Full-parameter fine-tuning takes the LLM "as is" and trains it on the given dataset. In principle, this is regular supervised training like in the pre-training stage of the LLM. You can expect full-parameter fine-tuning to result in slightly higher model quality.

LoRA (Low-Rank Adaptation) is a fine-tuning technique that freezes all the weights of your LLM and adds a few parameters to it that get fine-tuned instead. These additional parameters make up a LoRA checkpoint. There are three important things to take away from this:

  1. Since all the original weights are frozen, they don't have to be optimized and therefore don't take up as many resources during fine-tuning. In practice, you can fine-tune on a smaller cluster.
  2. Since the checkpoint only consists of the few additional parameters, it is very small. If we load the original model into memory, we can swap out the fine-tuned weights quickly. Therefore, it makes for an efficient scheme for serving many fine-tuned models alongside each other.
  3. Optimizing few parameters has a regularization effect - "it learns less and forgets less"

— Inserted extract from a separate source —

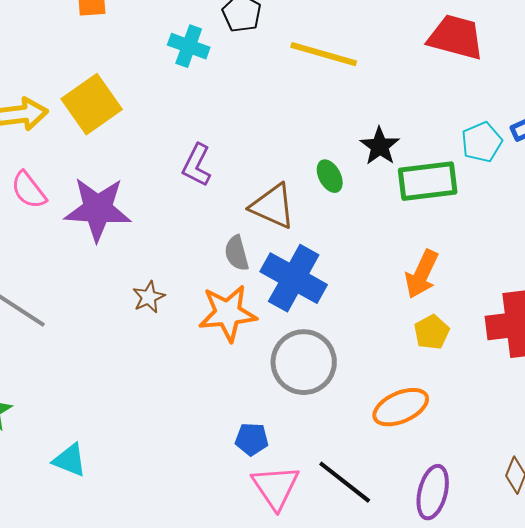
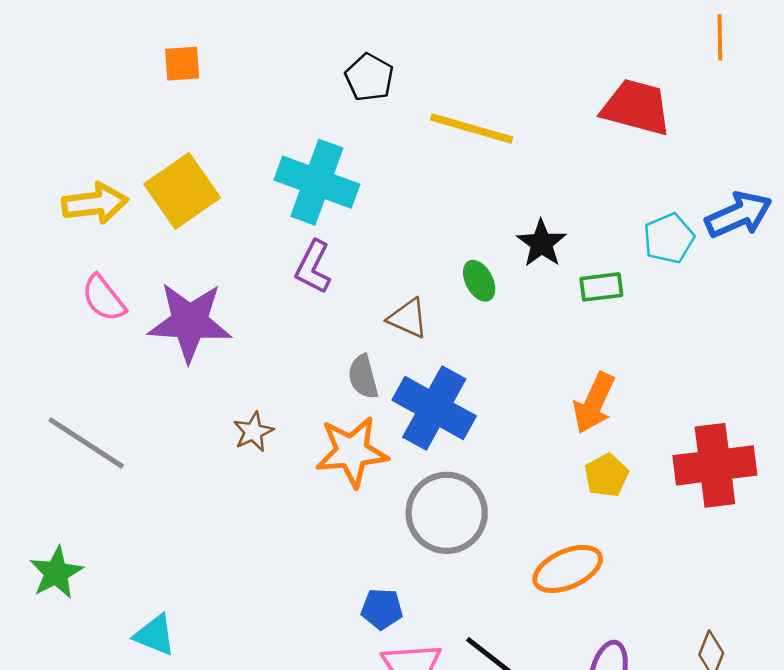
cyan cross: (189, 46) -> (317, 182), moved, size x1.6
green rectangle: (428, 181) -> (601, 287), size x0.6
brown triangle: (273, 206) -> (408, 318), size x0.7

You can find a more in-depth analysis of this topic here. The domain also has an effect on LoRA's performance. Depending on the domain, it may perform the same or slightly worse than full-parameter fine-tuning.

How to configure LoRA vs full-parameter fine-tuning jobs

To configure a run for LoRA you must specify the lora_config in the YAML file. Here is an example of a LoRA configuration:

lora_config:
# Determines the rank of the matrices that we fine-tune. Higher rank means more parameters to fine-tune. Increasing the rank gives you diminishing returns.
r: 8
# Scales the learnt LoRA weights. A value 16 is common practice and is not advised to be fine-tuned.
lora_alpha: 16
# Rate at which LoRA weights are dropped out. Can act as a regularizer.
lora_dropout: 0.05
# The modules of the LLM that we want to fine-tune with LoRA.
target_modules:
- q_proj
- v_proj
- k_proj
- o_proj
- gate_proj
- up_proj
- down_proj
- embed_tokens
- lm_head
# This should be explicitly set to an empty list.
modules_to_save: []

This blog post has information on what the parameters mean. You generally don't need to change any of these parameters. Changing the parameters has negligible benefit.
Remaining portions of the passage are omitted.